*** Available data ***
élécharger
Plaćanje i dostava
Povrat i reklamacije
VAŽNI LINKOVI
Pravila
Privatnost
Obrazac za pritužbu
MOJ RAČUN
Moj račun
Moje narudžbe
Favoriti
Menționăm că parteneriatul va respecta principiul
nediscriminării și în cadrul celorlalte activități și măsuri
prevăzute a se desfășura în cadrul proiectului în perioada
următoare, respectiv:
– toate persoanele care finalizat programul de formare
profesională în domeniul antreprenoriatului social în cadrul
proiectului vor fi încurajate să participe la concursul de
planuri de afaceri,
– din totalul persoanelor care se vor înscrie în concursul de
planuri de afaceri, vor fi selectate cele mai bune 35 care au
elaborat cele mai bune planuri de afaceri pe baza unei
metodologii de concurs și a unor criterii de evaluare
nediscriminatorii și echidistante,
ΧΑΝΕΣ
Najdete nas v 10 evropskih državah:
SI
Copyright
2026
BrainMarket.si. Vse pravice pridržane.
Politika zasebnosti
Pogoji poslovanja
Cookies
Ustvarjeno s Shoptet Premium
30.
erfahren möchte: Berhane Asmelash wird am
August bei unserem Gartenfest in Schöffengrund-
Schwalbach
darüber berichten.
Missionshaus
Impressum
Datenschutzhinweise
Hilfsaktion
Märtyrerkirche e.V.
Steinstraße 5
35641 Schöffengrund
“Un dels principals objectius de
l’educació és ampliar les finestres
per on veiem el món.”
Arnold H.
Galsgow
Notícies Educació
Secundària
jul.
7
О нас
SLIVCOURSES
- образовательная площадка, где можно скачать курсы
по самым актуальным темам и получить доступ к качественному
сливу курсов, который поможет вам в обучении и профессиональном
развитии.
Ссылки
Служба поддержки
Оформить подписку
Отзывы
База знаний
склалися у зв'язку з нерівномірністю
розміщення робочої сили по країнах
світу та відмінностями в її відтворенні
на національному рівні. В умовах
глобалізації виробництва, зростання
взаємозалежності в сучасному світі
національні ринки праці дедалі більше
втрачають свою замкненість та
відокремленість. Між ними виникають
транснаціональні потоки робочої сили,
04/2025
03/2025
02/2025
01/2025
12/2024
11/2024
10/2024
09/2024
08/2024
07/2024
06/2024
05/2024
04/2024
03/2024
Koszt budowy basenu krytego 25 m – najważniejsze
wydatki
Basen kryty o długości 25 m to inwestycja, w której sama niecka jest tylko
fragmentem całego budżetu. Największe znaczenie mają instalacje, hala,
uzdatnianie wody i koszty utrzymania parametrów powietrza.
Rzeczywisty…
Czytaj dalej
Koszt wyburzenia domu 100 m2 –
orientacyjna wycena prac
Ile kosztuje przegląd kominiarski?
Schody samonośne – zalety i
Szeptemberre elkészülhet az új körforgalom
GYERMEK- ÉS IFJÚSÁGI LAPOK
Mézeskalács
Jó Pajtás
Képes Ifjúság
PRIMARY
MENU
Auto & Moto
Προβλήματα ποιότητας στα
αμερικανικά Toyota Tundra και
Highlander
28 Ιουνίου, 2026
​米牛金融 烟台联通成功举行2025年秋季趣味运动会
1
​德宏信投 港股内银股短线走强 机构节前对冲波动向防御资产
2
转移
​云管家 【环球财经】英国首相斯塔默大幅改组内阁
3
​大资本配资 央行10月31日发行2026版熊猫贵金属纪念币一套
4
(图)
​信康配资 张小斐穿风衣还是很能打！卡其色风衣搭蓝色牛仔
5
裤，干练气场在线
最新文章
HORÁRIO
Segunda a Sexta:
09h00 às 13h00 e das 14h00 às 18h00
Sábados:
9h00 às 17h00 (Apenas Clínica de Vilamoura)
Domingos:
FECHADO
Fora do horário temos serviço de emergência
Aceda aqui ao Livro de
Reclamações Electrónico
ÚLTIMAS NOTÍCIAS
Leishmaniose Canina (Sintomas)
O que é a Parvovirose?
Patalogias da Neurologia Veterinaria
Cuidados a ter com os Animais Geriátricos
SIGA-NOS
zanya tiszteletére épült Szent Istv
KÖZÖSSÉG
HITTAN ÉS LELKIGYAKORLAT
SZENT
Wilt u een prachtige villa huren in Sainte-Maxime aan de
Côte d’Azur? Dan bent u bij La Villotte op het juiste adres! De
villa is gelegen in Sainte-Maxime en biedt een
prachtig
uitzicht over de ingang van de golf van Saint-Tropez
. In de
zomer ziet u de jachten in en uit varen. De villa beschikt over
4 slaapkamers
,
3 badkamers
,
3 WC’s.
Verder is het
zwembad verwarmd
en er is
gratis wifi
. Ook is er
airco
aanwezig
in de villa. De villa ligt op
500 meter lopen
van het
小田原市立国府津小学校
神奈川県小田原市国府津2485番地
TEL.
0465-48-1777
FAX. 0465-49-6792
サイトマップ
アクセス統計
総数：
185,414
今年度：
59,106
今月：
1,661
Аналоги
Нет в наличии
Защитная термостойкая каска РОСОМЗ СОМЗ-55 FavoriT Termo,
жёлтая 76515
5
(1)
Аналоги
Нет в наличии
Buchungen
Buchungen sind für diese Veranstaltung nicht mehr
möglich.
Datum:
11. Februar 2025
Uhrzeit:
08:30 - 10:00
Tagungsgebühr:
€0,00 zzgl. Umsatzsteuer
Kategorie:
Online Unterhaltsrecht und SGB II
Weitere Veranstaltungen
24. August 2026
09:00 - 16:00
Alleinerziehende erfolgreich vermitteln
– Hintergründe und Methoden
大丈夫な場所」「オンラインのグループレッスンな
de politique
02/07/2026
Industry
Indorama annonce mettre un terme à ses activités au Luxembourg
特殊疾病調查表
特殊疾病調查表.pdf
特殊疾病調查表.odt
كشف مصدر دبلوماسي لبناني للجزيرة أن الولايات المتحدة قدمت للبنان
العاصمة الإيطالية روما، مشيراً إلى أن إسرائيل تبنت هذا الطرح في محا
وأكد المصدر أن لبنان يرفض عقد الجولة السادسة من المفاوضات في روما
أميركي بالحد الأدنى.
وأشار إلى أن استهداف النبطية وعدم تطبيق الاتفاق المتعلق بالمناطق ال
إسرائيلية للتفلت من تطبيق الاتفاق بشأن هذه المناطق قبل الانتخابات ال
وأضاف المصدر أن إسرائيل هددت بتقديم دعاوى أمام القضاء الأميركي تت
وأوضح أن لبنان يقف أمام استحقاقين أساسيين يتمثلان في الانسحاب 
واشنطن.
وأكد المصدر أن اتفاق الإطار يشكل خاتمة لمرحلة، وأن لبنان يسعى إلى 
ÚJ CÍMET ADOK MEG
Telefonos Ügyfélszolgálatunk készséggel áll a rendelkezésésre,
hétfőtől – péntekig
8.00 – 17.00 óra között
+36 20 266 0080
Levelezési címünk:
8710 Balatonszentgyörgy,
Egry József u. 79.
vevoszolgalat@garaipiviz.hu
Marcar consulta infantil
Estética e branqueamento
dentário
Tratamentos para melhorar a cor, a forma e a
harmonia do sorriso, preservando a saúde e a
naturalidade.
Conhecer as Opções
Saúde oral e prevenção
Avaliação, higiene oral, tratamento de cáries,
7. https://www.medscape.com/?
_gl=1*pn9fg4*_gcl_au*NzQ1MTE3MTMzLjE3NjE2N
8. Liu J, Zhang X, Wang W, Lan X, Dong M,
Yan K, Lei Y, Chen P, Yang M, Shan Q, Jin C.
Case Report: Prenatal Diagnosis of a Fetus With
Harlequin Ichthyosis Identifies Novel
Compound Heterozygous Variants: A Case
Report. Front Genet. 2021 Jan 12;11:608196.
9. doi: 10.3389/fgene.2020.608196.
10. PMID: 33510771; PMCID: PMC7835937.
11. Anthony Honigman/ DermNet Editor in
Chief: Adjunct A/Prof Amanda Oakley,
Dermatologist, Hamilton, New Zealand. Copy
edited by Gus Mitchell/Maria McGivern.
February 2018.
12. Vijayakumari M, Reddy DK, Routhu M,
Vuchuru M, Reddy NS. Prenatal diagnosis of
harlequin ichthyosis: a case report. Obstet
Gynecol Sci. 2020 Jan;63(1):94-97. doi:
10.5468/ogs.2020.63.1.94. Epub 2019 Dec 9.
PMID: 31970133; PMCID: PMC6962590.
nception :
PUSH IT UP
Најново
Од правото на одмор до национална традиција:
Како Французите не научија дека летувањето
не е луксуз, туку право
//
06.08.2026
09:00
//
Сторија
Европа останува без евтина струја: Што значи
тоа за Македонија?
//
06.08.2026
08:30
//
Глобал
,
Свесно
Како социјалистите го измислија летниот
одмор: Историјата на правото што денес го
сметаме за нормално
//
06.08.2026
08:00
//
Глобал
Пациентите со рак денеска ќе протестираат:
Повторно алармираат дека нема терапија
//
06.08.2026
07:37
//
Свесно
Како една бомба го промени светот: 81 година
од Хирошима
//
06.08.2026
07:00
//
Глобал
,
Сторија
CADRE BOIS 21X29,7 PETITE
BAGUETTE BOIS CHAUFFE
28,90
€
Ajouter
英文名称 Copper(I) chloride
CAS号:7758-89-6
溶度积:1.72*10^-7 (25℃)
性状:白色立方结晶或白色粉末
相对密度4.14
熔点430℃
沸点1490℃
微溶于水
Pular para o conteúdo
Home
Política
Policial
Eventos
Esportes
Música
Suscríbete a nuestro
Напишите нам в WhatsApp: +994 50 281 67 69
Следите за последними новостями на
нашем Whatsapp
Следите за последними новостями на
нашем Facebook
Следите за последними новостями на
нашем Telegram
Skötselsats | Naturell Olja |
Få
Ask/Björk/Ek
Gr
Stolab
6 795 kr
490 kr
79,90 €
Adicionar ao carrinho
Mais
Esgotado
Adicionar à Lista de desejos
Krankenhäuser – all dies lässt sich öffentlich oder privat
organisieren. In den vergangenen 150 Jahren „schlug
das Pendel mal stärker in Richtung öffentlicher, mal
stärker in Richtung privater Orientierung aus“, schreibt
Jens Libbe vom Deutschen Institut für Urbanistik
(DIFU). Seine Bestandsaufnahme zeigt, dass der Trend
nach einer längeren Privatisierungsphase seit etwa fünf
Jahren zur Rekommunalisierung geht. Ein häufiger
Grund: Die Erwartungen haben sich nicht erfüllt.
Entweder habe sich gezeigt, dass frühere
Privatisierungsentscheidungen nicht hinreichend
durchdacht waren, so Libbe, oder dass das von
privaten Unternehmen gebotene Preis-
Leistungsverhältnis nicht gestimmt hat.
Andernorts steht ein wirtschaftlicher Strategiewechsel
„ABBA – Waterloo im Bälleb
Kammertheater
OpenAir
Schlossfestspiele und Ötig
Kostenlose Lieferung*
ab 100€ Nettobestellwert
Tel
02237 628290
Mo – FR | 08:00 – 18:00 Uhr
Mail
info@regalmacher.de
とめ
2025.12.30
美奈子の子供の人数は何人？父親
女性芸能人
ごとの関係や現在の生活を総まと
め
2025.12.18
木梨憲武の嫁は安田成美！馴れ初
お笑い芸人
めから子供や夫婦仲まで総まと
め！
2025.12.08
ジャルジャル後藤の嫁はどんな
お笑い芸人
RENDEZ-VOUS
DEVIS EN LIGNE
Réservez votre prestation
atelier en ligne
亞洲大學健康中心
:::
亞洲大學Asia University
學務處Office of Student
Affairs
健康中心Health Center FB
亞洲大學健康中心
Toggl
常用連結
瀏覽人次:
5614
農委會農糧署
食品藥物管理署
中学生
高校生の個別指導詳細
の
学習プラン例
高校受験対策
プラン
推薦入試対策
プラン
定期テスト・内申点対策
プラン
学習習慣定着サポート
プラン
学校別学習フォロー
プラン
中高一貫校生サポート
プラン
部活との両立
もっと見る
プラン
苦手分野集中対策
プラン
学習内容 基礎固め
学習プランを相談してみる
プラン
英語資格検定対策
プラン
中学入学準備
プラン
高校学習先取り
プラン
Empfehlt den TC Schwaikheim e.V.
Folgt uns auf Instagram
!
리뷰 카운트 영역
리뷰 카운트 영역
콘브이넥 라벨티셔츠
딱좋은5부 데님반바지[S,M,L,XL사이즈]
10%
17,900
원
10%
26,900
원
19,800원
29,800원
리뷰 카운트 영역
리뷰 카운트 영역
*** End of Available data ***
Task objective: Starting at the line with "ジャルジャル後藤の嫁はどんな", copy every line down to the last one above, exactly as written and with nothing else.

Your response:
ジャルジャル後藤の嫁はどんな
お笑い芸人
RENDEZ-VOUS
DEVIS EN LIGNE
Réservez votre prestation
atelier en ligne
亞洲大學健康中心
:::
亞洲大學Asia University
學務處Office of Student
Affairs
健康中心Health Center FB
亞洲大學健康中心
Toggl
常用連結
瀏覽人次:
5614
農委會農糧署
食品藥物管理署
中学生
高校生の個別指導詳細
の
学習プラン例
高校受験対策
プラン
推薦入試対策
プラン
定期テスト・内申点対策
プラン
学習習慣定着サポート
プラン
学校別学習フォロー
プラン
中高一貫校生サポート
プラン
部活との両立
もっと見る
プラン
苦手分野集中対策
プラン
学習内容 基礎固め
学習プランを相談してみる
プラン
英語資格検定対策
プラン
中学入学準備
プラン
高校学習先取り
プラン
Empfehlt den TC Schwaikheim e.V.
Folgt uns auf Instagram
!
리뷰 카운트 영역
리뷰 카운트 영역
콘브이넥 라벨티셔츠
딱좋은5부 데님반바지[S,M,L,XL사이즈]
10%
17,900
원
10%
26,900
원
19,800원
29,800원
리뷰 카운트 영역
리뷰 카운트 영역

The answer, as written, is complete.